# [WHAT IS BEING ASKED]
The answer must consist of each line below that contains the string "аппарате".

# [DATA FOR ANALYSIS]
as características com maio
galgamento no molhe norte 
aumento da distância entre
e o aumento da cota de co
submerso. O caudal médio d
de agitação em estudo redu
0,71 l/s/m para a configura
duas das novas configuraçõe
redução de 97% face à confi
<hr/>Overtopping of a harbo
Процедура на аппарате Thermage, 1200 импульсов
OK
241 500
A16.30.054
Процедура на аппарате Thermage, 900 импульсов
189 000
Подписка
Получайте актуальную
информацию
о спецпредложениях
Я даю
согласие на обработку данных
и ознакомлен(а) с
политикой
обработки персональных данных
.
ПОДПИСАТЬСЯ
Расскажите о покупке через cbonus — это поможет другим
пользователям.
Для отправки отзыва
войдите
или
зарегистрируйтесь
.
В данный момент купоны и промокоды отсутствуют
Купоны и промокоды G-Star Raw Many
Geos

...

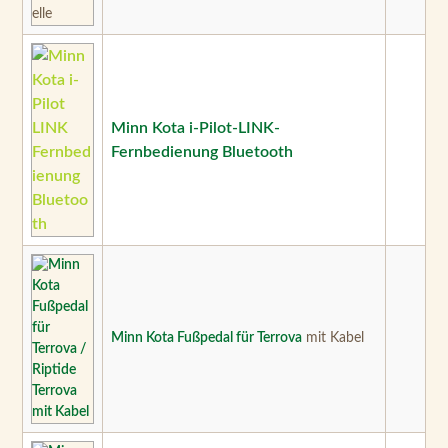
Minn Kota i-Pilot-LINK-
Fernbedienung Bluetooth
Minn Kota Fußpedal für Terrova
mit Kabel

---

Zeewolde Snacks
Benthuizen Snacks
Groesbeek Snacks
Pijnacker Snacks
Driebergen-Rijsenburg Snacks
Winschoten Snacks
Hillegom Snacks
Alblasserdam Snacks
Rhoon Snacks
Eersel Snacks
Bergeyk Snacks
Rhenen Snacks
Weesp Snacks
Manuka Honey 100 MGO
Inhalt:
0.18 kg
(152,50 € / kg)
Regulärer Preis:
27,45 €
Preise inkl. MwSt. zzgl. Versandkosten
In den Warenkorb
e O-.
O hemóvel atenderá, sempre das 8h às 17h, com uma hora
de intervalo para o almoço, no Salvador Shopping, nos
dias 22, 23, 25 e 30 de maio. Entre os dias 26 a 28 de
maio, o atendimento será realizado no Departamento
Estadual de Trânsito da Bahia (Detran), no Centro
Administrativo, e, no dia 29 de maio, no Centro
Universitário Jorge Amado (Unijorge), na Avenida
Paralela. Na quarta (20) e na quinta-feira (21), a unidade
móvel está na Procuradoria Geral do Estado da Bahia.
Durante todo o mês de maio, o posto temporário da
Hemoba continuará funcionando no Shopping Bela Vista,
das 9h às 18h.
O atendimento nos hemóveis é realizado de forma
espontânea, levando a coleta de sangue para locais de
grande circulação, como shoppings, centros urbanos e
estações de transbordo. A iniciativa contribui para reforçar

# [COMPLETED EXERCISE]
Процедура на аппарате Thermage, 1200 импульсов
Процедура на аппарате Thermage, 900 импульсов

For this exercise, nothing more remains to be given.